Are you becoming a civil servant candidate or trainee and dealing with the subject of health insurance? In this context, you will surely ask yourself how civil servant candidates are covered by health insurance and what you have to pay attention to. This is exactly what I would like to go into in today’s article and explain all the details to you.

Civil service candidates have the free choice between private health insurance and statutory active health insurance.

Civil servant candidates (officials with revocation) basically have the option of choosing between voluntary membership in a statutory health insurance fund (GKV) and private health insurance (PKV).

Depending on the federal state, however, civil servant candidates pay the full contribution to statutory health insurance and receive no financial support from their employer. Only in five federal states does the employer contribute to the costs of statutory health insurance in the form of a flat-rate subsidy. In private health insurance for civil servant candidates , on the other hand, there is a basic entitlement to assistance. This is provided by the relevant federal state (in the case of federal civil servants by the federal government) and is at least 50 percent, so you only have to cover the remaining costs (50 percent).

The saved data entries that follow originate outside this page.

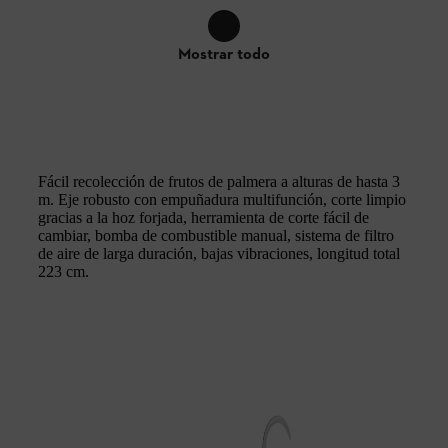
Mostrar todo
Fácil recolección de frutos de palmera a alturas de hasta 3
m. Eje robusto con empuñadura multifunción, corte limpio
gracias a la hoz forjada, herramienta de corte fácil de
cambiar, bomba de combustible manual, sistema de filtro
de aire de larga duración, bajas vibraciones, longitud total
223 cm.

This sounds complex at first and is therefore best illustrated with examples:

A civil servant candidate from North Rhine-Westphalia decides to remain in statutory health insurance. With a later A11 classification, the candidate’s salary is around 1,350 euros per month. Since there is no flat-rate allowance in North Rhine-Westphalia, the full health and nursing care insurance contribution is due on this salary. Including the additional contribution, there are 15.2 percent health insurance costs (e.g. Techniker Krankenkasse) and 3.3 percent for compulsory nursing care insurance. The statutory health insurance company demands 18.5 percent of the monthly salary of 1,350 euros from the civil servant candidate. This corresponds to a monthly GKV contribution of around 250 euros. Or to put it plainly: You have to pay 250 euros a month to the statutory health insurance company.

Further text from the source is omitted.